Running under my female name
Erin signed me up for ParkRun and did so under my female name, thanks girl! It’s great to be participating in something under the correct name and the correct gender. There have not been any problems at all so far, although, it’s a casual race so I’m not sure anyone has really noticed. The 5 seconds it takes to scan my barcode at the end of the race isn’t long enough for anyone to have a second look at the name printed above it.
Doing this new activity correctly gendered and named means a great dealt o me and having ParkRun on Saturday morning means it’s a fantastic way to start the weekend.
Prepared to forfeit prizes/position if I win
The more technical side of running as a trans woman means that if I were to compete in a competitive race then I would voluntarily forfeit the prizes and finishing position if I were to win. I believe the rules at present are that the competitor has to have been at a female hormone level for at least 2 years before they can run competitively in a female classification (do correct me if I am wrong).

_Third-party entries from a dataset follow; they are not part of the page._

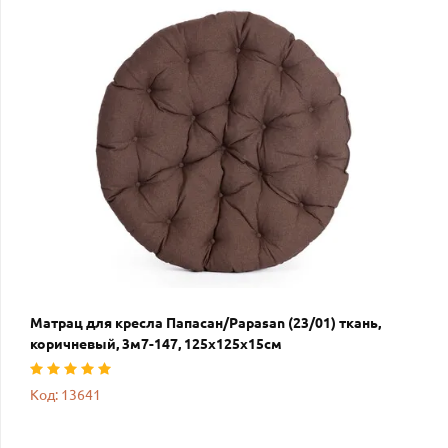
Матрац для кресла Папасан/Papasan (23/01) ткань,
коричневый, 3м7-147, 125х125х15см
Код: 13641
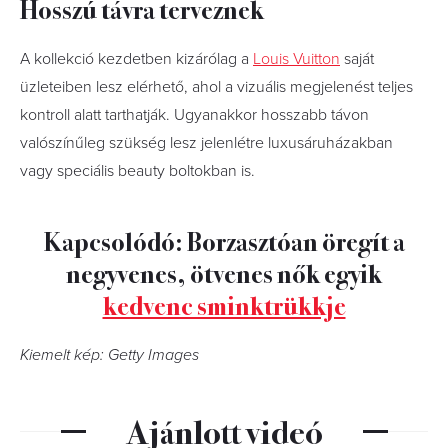
Hosszú távra terveznek
A kollekció kezdetben kizárólag a
Louis Vuitton
saját
üzleteiben lesz elérhető, ahol a vizuális megjelenést teljes
kontroll alatt tarthatják. Ugyanakkor hosszabb távon
valószínűleg szükség lesz jelenlétre luxusáruházakban
vagy speciális beauty boltokban is.
Kapcsolódó: Borzasztóan öregít a
negyvenes, ötvenes nők egyik
kedvenc sminktrükkje
Kiemelt kép: Getty Images
Ajánlott videó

I am a fair way off this so it would be a while until I could do so, however it’s not about the winning for me, I very much do this for enjoyment.
I did compete in a Maverick race on Dartmoor a couple of months ago, I was in the female category in the 6k distance. To my surprise I finished 2nd! Just over a minute behind the female who won. Honestly, I was so relieved I didn’t win, I did not think I was anywhere near good enough to finish that highly and had not mentally prepared for my running female to come into question that day… phew!
Running bra soon?
Well, when I planned to write this article I hadn’t yet bought a running bra, and now I have! Woohoo! With the breast growth I’ve had already I actually feel more comfortable running in one, it also give me a great boost running in a running bra and a women’s running top. Girly Amber = Happy Amber.
My target in the coming months
So far my Personal Best for the Plym Valley 5k has been 25mins 26secs. With a bit more training and consistent running I am hoping to break that 25 minute barrier! That’s a big milestone for me and will be a really great achievement.
Thanks again to Erin for getting me into trail running and a big thanks to all the events I have been to, you may not have really noticed me, but as a trans woman it has meant a lot to me running as female, long may it continue.